> **Aim of the exercise**
Show all lines from the records below in which the string "click" is present.

----

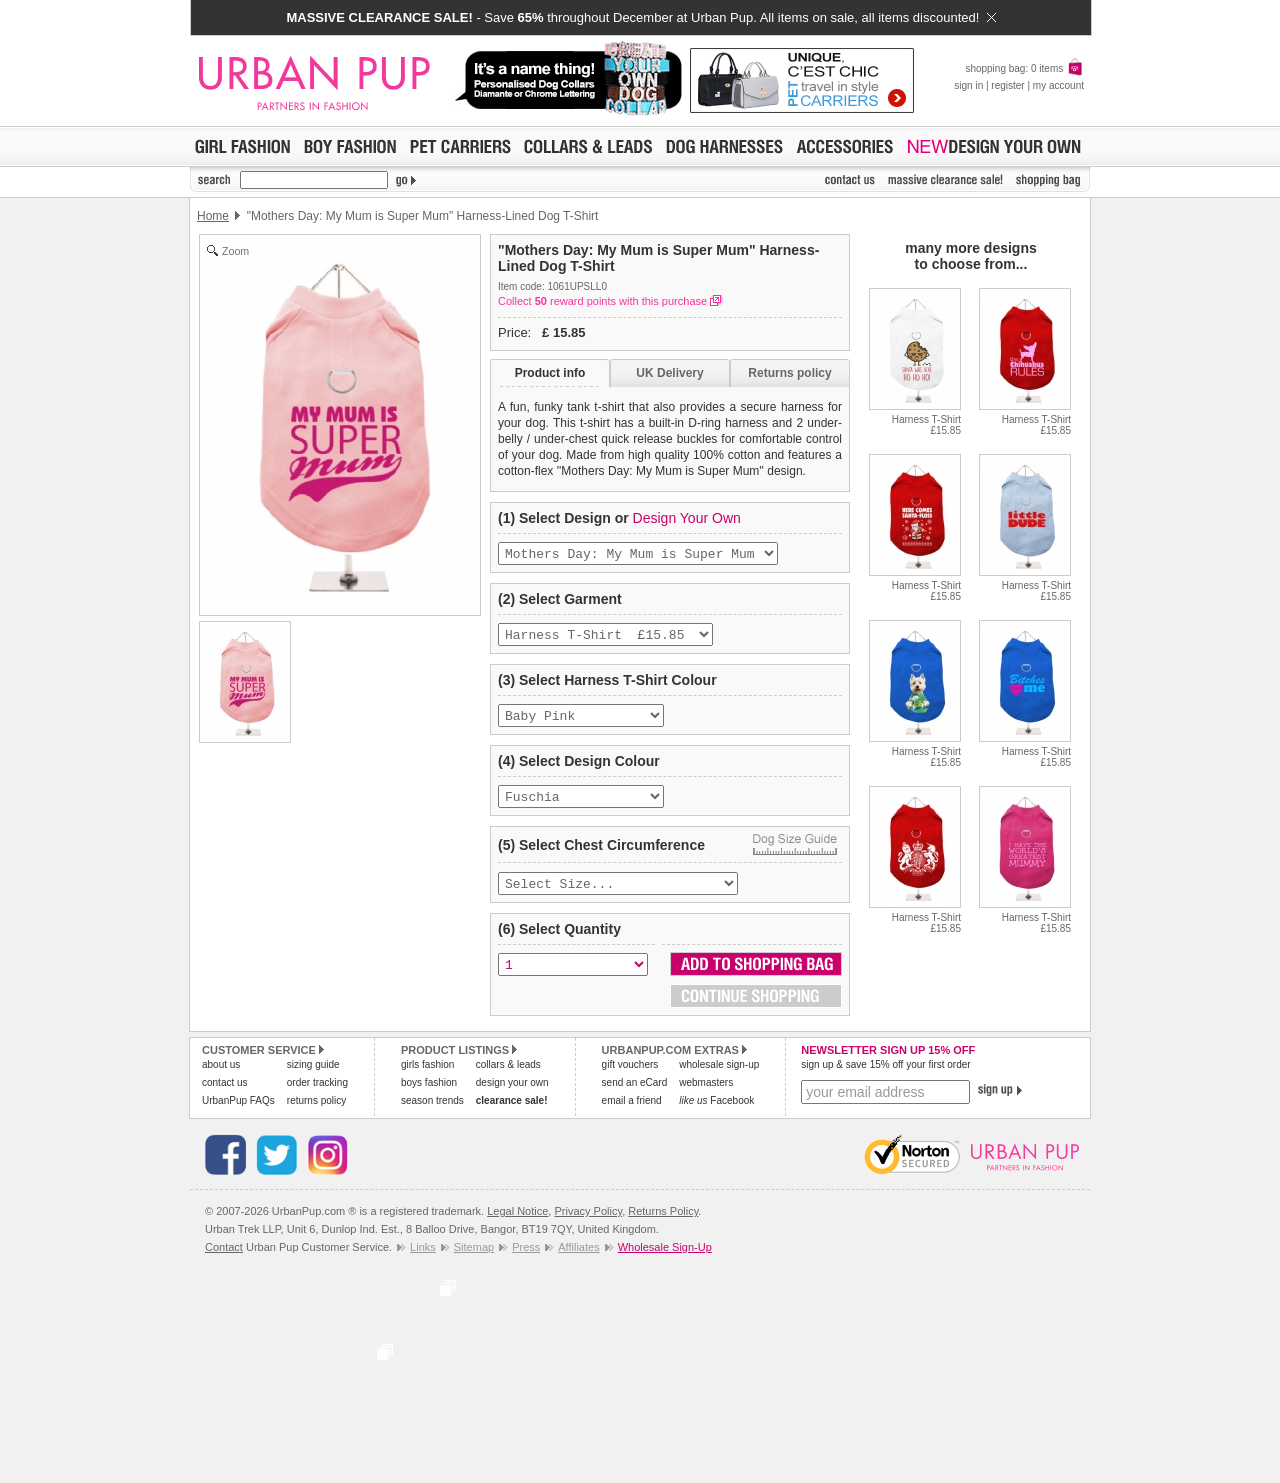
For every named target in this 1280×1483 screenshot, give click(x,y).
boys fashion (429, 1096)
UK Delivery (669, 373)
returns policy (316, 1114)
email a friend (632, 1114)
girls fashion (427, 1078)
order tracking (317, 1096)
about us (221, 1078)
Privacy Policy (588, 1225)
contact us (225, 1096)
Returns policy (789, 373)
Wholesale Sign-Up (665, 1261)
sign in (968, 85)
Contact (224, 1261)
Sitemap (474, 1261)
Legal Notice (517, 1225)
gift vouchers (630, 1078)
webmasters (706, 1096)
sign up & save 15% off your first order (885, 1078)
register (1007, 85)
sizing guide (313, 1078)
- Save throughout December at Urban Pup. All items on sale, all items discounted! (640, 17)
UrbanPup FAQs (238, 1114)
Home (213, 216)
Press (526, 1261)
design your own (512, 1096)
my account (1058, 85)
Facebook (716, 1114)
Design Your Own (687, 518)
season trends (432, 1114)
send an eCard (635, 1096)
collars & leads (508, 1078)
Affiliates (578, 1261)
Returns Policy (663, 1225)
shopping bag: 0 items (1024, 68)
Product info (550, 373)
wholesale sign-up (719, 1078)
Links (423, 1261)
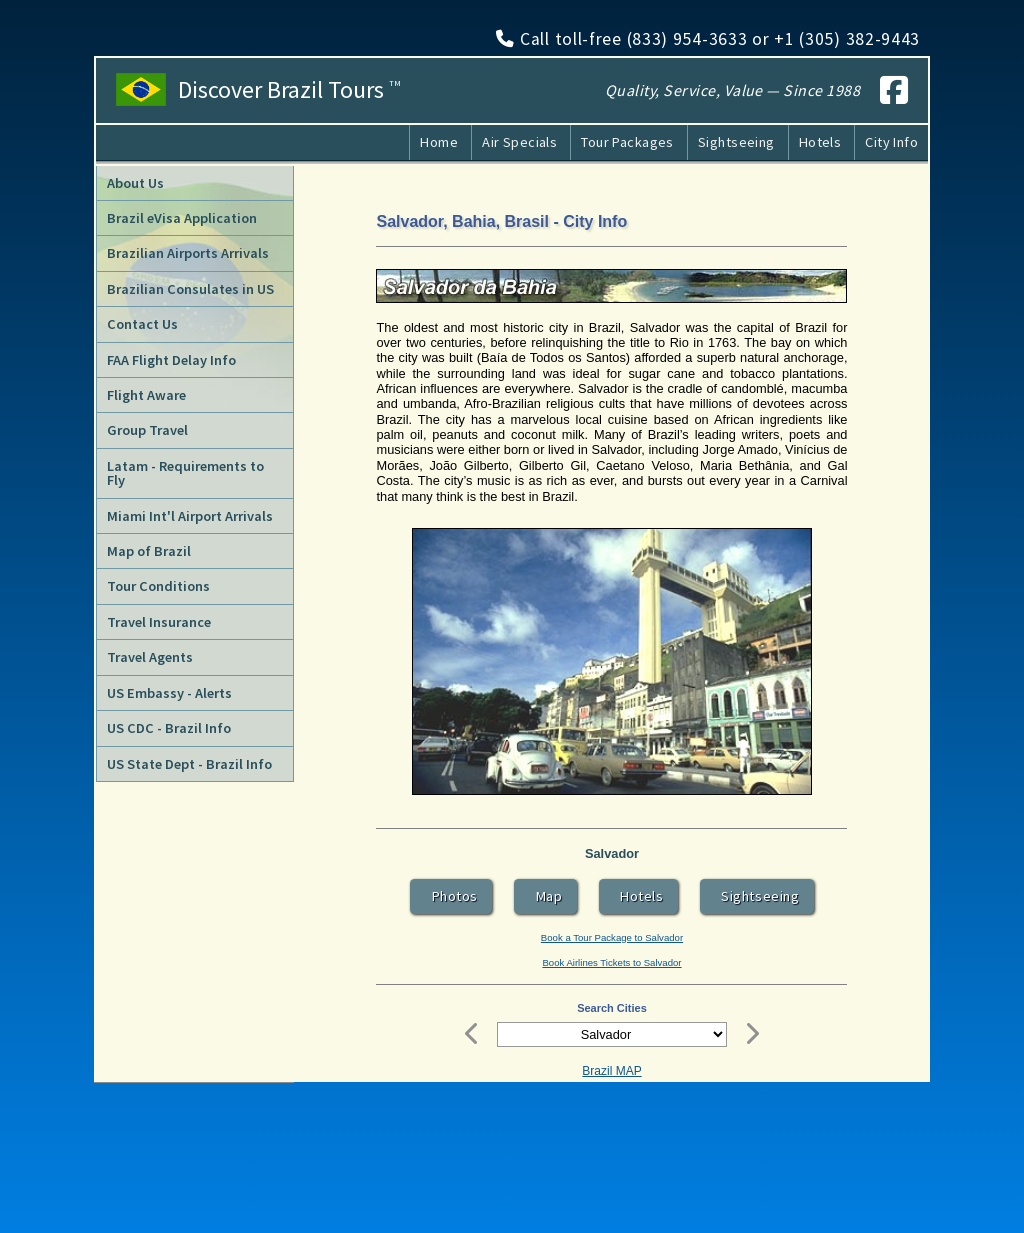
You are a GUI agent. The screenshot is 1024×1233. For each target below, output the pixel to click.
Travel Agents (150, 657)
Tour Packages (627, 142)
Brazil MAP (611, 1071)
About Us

----

> **Your solution**
For every named target in this 1280×1483 screenshot, give click(x,y).
You are a GUI agent. The screenshot is 1024×1233. For each target below, output the pixel to click.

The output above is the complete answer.